Un disco d’altri tempi e quindi senza tempo “Lunar Garden” dei Possum, pubblicato lo scorso 2 luglio attraverso l’etichetta Idèe Fixe Records. Un viaggio netto tra il rock psichedelico, con aperture verso il jazz/fusion, il rock progressive (di Canterbury) e l’underground.
Ricordo quando da ragazzo iniziai ad ascoltare i dischi di Nick Saloman con i The Bevis Frond; quel senso di sotterraneo che pervadeva ogni solco, misto al gusto retrò di un mondo andato, ma sempre presente, dentro di me, come ancestrale archetipo, mi rasserenava e mi trasmetteva “good vibrations”.
Discorso molto simile per “Lunar Garden”, in cui i Possum dimostrano di aver assimilato, con personalità, la lezione del passato.

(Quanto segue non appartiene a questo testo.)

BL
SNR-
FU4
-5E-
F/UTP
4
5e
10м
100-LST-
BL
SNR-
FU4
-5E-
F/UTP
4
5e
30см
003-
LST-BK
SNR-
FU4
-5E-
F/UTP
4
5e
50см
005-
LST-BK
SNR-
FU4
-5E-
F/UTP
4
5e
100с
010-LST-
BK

Apre il disco la cavalcata di “Clarified Budder”, prima che l’incedere si faccia moderato in “Gala at the Universe City”, in cui i fraseggi di chitarra, con echi di jazz lisergico, segnano sentieri “canterburiani” che si sublimano in “Heywood Floyd”, notturna e morbida, da “Hatfield and the North” & Co.
“Guest of the Moon”, con il suo riff e il cambio di tempo, porta l’ascoltatore tra i b-side di culto dei primi anni settanta. “Leyline Riders” è ponte verso la lisergica “ Moonjuice”, preludio alla dicotomia di “Dance of the Eclipse” che rende la musica, al contempo, didascalica (nella prima parte) e sognate (nella seconda).
Chiude il disco il pezzo eponimo “Lunar Gardens”, ballata acida, con cui i Possum dichiarano ufficialmente il loro amore verso i grandi maestri “di genere” del passato.